# 3.750 liters MIXED TANK (approximately 950 gallons)



## PygoLover (Mar 22, 2007)

Video made by Jun, an User of my Italian Piranha's FoRuM (www.piranhatribe.it)

http://www.youtube.com/watch?v=aW1jfOblNYY...player_embedded






enjoy


----------



## primetime3wise (Sep 28, 2003)

incredible setup, it's huge! nice plump pygos in there, they are large but that tank makes them look small in the vid.


----------



## jp80911 (Apr 3, 2008)

very nice.
whats the dimension of the tank?


----------



## His Majesty (Apr 5, 2005)

thats a hell of a nice tank!!


----------



## luckydemonz5 (Jul 24, 2009)

that one sick ass tank


----------



## PygoLover (Mar 22, 2007)

two of those pirayas (bigger ones) come right from here









IMO, after Pascal's tank (bluebird) it's the second best private piranhas tank








Tommy


----------



## Wide_Eyed_Wanderer (Aug 22, 2006)

Cool, they look like the ones we see in the zoos.


----------



## Ba20 (Jan 29, 2003)

that is a nice tank !


----------



## Soul Assassin (Nov 21, 2006)

crazy tank and fat ass P's, nicely scaped too :nod:


----------



## Ægir (Jan 21, 2006)

Any place we can see "behind the scenes" like a build thread or pics of the filtration?

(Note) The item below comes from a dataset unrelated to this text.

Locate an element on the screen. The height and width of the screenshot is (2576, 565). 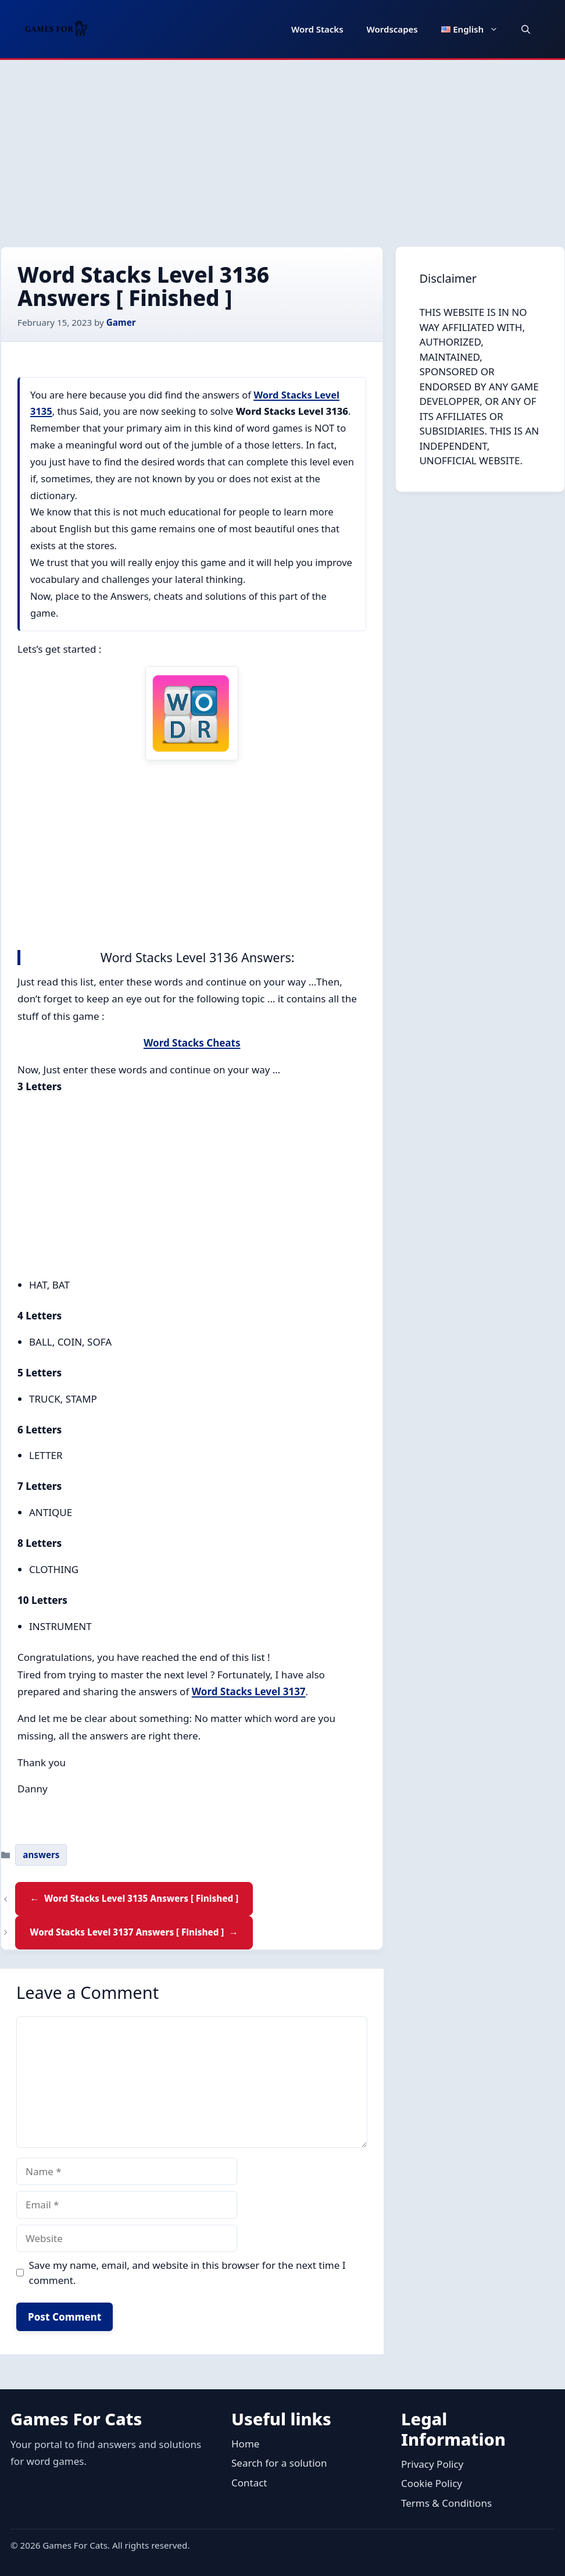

Thats one impressive tank...


----------



## PygoLover (Mar 22, 2007)

It's made in the wall and the only glass ist's the frontal one...filtration it's easier then you think... are just 2 eheim professional III Electronic 2078 (1.850 l/h) and 1 Fluvial FX 1.500 (3.500 l/h) and that's all 

Those Plants make the difference and keep perfect parameters...








Tommy


----------



## notaverage (Sep 10, 2005)

Are you sure thats not 950 litres and not gallons?
Unless its deeper then I can tell in the vid.
Awesome either way!


----------



## PygoLover (Mar 22, 2007)

tank it's 300cm X 125cm X 100 = 3.750 liters...around 3.300 effective liters








Tommy


----------